1 WHERE THE FIELD OF FOLD-SWITCHING PROTEINS STANDS TODAY

This special issue of Biopolymers is dedicated to the curious proteins classified as fold-switching. We have long been fascinated by how the wondrous structures of proteins are encoded within their amino acid sequences. Indeed, a Holy Grail of biochemistry is to be able to deduce the fold of a protein from sequence alone. Just witness the headline-grabbing breakthrough of AlphaFold2's performance in the recently completed critical assessment of protein structure prediction competition.[1]

In the early years of structural biology, our understanding of the relationship between protein sequence, structure, and function blossomed as X-ray crystallography provided unprecedented insights.[2] It became common knowledge soon thereafter that proteins, even those with well-defined folds, are not static and undergo changes in structure that often involve repositioning motifs and domains. Even so, the overall three-dimensional arrangement of secondary structures (i.e., architecture) and the path taken by the polypeptide chain through the structure (i.e., topology),[3] collectively defined as the fold of a protein, remains more or less the same. This one-sequence one-fold paradigm is largely attributed to Christian Anfinsen who was awarded the 1972 Nobel Prize in Chemistry for his work “concerning the connection between amino acid sequence and the biologically active conformation”.[4] As is often the case with most aspects of the natural world though, the more we understood about proteins the more we realized their complexity. For example, it became apparent that a short sequence of aminoacyl residues that forms, say, an α-helix in one protein can form a β-strand in the context of a different protein.[5] Later it was discovered that an entire polypeptide chain can adopt more than one fold. Dramatically, prion proteins can switch folds where the fold with the higher content of β-strands aggregates irreversibly with devastating consequences.[6]

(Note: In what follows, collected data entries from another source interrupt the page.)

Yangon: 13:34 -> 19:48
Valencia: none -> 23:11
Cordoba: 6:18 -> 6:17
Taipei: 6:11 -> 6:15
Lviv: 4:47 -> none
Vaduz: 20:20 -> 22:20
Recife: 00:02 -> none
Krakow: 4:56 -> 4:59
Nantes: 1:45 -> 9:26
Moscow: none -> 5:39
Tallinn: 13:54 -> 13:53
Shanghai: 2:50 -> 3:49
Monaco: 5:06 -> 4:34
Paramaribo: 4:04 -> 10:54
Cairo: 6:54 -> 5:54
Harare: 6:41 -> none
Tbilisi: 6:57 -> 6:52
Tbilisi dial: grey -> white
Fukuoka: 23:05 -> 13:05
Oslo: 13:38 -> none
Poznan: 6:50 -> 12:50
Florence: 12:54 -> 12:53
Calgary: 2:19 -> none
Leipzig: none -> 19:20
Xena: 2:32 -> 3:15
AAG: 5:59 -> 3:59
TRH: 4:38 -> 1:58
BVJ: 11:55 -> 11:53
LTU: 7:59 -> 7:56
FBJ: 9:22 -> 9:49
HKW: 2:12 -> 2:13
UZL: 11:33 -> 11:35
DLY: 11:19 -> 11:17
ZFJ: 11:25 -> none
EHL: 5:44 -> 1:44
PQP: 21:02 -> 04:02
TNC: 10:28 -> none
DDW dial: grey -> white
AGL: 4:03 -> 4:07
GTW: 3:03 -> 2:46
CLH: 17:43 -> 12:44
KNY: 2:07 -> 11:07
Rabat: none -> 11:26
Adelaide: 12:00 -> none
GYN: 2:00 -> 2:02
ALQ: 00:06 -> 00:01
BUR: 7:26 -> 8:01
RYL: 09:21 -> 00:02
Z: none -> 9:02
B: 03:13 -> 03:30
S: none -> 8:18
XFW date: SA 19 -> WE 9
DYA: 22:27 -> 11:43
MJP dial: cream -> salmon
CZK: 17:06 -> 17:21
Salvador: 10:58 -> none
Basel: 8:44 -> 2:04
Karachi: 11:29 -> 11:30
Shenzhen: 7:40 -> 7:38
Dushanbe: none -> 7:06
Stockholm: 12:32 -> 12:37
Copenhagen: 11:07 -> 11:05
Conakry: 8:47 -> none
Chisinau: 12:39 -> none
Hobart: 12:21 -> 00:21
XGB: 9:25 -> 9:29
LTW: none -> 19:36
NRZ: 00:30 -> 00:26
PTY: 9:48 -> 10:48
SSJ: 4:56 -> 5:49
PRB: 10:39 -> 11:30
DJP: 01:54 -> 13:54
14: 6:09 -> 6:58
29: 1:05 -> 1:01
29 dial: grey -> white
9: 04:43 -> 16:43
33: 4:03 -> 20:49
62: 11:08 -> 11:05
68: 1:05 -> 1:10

However, the discovery of a protein that can reversibly switch between two different folds was not reported until 2002.[7] Proteins with this type of fold-switching behavior are now classified as metamorphic[8] to distinguish them from single-fold (i.e., monomorphic) proteins. Metamorphic proteins can be thought of as providing a two-for-one deal because they switch reversibly between distinctly different folds and functions. They challenge our understanding of the rules governing protein structure and as such move the Holy Grail goalposts. In response to this new challenge, there is interest to estimate how many metamorphic proteins are masquerading in the RCSB Protein Data Bank as monomorphic. Carrying out such an estimation is formidable, however. Indeed, thus far metamorphic behavior has only been discovered serendipitously, explaining why just 20 proteins have been experimentally verified as metamorphic. Directed methods and tools to predict and validate reversible fold switching in proteins are now beginning to emerge and have much room to grow. Accordingly, as the field matures we expect the size of the metamorphome, and our understanding of protein structure and function, to blossom as well.

2 IN THIS ISSUE

The papers in this issue present original research on identifying and characterizing fold switching proteins using both experimental and computational approaches, as well as giving an overview of the field as it currently stands.

The issue begins with Das and coworkers providing a perspective on the currently available experimental and computational methods for identifying and characterizing metamorphic proteins. They note (as mentioned) the metamorphic proteins identified thus far is largely a result of serendipitous discovery rather than a targeted search. They also highlight that the development of new experimental and computational tools is needed to identify additional metamorphic proteins and the environmental conditions that induce fold switching. The piece describes the known metamorphic proteins and their properties, as well as providing suggestions for the development of novel methods that could populate the “metamorphome” in the next few years.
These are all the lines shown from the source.